**About this exercise**
Copy the data that follows, character for character, minus the pictures.

**Available data**

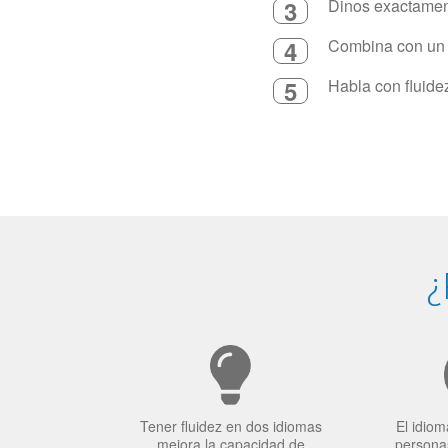
3
Dinos exactament
4
Combina con un in
5
Habla con fluide
¿
Tener fluidez en dos idiomas
El idiom
mejora la capacidad de
personas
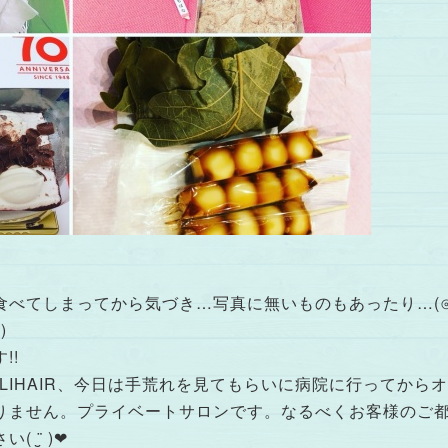
―
食べてしまってから気づき…写真に無いものもあったり…(⊙
)
!!
LIHAIR、今日は手荒れを見てもらいに病院に行ってからオープ
りません。プライベートサロンです。なるべくお客様のご
̮ )︎︎❤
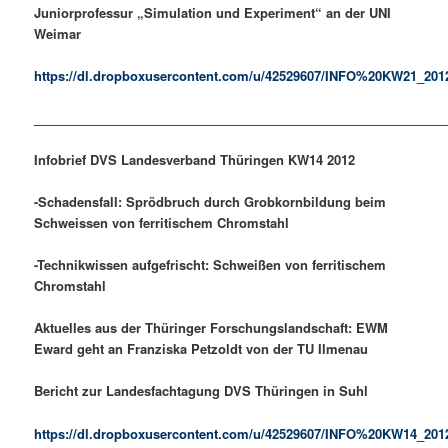
Juniorprofessur „Simulation und Experiment“ an der UNI
Weimar
https://dl.dropboxusercontent.com/u/42529607/INFO%20KW21_201
___________________________________________________________
Infobrief DVS Landesverband Thüringen KW14 2012
-Schadensfall: Sprödbruch durch Grobkornbildung beim
Schweissen von ferritischem Chromstahl
-Technikwissen aufgefrischt: Schweißen von ferritischem
Chromstahl
Aktuelles aus der Thüringer Forschungslandschaft: EWM
Eward geht an Franziska Petzoldt von der TU Ilmenau
Bericht zur Landesfachtagung DVS Thüringen in Suhl
https://dl.dropboxusercontent.com/u/42529607/INFO%20KW14_201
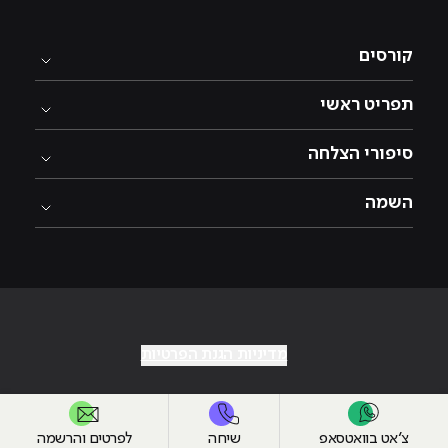
קורסים
תפריט ראשי
סיפורי הצלחה
השמה
מדיניות הגנת הפרטיות
צ׳אט בוואטסאפ
שיחה
לפרטים והרשמה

**Response**
3
Dinos exactament
4
Combina con un in
5
Habla con fluide
¿
Tener fluidez en dos idiomas
El idiom
mejora la capacidad de
personas
―
食べてしまってから気づき…写真に無いものもあったり…(⊙
)
!!
LIHAIR、今日は手荒れを見てもらいに病院に行ってからオープ
りません。プライベートサロンです。なるべくお客様のご
̮ )︎︎❤
Juniorprofessur „Simulation und Experiment“ an der UNI
Weimar
https://dl.dropboxusercontent.com/u/42529607/INFO%20KW21_201
___________________________________________________________
Infobrief DVS Landesverband Thüringen KW14 2012
-Schadensfall: Sprödbruch durch Grobkornbildung beim
Schweissen von ferritischem Chromstahl
-Technikwissen aufgefrischt: Schweißen von ferritischem
Chromstahl
Aktuelles aus der Thüringer Forschungslandschaft: EWM
Eward geht an Franziska Petzoldt von der TU Ilmenau
Bericht zur Landesfachtagung DVS Thüringen in Suhl
https://dl.dropboxusercontent.com/u/42529607/INFO%20KW14_201
קורסים
תפריט ראשי
סיפורי הצלחה
השמה
מדיניות הגנת הפרטיות
צ׳אט בוואטסאפ
שיחה
לפרטים והרשמה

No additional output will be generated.